> _EXTRACTED ENTRIES_:
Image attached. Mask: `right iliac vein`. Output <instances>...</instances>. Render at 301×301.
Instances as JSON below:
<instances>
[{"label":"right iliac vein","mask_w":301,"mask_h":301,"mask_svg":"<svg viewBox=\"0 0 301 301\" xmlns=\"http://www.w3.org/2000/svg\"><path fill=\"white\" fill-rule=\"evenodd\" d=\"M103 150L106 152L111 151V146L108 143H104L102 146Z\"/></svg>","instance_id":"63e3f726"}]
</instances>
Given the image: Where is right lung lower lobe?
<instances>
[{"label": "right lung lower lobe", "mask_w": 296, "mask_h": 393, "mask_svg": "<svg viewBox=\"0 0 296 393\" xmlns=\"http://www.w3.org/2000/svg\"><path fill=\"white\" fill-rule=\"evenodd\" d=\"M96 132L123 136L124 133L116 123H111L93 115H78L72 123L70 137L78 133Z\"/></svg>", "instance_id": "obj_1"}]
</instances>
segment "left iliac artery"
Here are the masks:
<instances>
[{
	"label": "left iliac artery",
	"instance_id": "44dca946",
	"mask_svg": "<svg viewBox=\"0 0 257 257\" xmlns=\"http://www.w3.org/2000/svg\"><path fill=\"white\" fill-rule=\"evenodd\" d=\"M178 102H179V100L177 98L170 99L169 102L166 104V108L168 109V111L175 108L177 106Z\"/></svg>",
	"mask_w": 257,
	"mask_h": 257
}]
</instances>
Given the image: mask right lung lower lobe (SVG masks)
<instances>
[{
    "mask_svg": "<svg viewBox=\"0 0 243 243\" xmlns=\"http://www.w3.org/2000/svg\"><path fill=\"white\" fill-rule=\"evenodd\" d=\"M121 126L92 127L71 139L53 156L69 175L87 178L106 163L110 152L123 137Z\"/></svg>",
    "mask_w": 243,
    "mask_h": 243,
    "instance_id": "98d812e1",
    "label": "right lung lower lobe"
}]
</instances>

> _WHAT THE TASK ASKS_:
Please repeat the records so that each one reads exactly as it does above.

> _ANSWER BELOW_:
Image attached. Mask: `right iliac vein`. Output <instances>...</instances>. Render at 301×301.
Instances as JSON below:
<instances>
[{"label":"right iliac vein","mask_w":301,"mask_h":301,"mask_svg":"<svg viewBox=\"0 0 301 301\" xmlns=\"http://www.w3.org/2000/svg\"><path fill=\"white\" fill-rule=\"evenodd\" d=\"M103 150L106 152L111 151V146L108 143H104L102 146Z\"/></svg>","instance_id":"63e3f726"}]
</instances>
Given the image: Where is right lung lower lobe?
<instances>
[{"label": "right lung lower lobe", "mask_w": 296, "mask_h": 393, "mask_svg": "<svg viewBox=\"0 0 296 393\" xmlns=\"http://www.w3.org/2000/svg\"><path fill=\"white\" fill-rule=\"evenodd\" d=\"M96 132L123 136L124 133L116 123H111L93 115H78L72 123L70 137L78 133Z\"/></svg>", "instance_id": "obj_1"}]
</instances>
segment "left iliac artery"
Here are the masks:
<instances>
[{
	"label": "left iliac artery",
	"instance_id": "44dca946",
	"mask_svg": "<svg viewBox=\"0 0 257 257\" xmlns=\"http://www.w3.org/2000/svg\"><path fill=\"white\" fill-rule=\"evenodd\" d=\"M178 102H179V100L177 98L170 99L169 102L166 104V108L168 109V111L175 108L177 106Z\"/></svg>",
	"mask_w": 257,
	"mask_h": 257
}]
</instances>
Given the image: mask right lung lower lobe (SVG masks)
<instances>
[{
    "mask_svg": "<svg viewBox=\"0 0 243 243\" xmlns=\"http://www.w3.org/2000/svg\"><path fill=\"white\" fill-rule=\"evenodd\" d=\"M121 126L92 127L71 139L53 156L69 175L87 178L106 163L110 152L123 137Z\"/></svg>",
    "mask_w": 243,
    "mask_h": 243,
    "instance_id": "98d812e1",
    "label": "right lung lower lobe"
}]
</instances>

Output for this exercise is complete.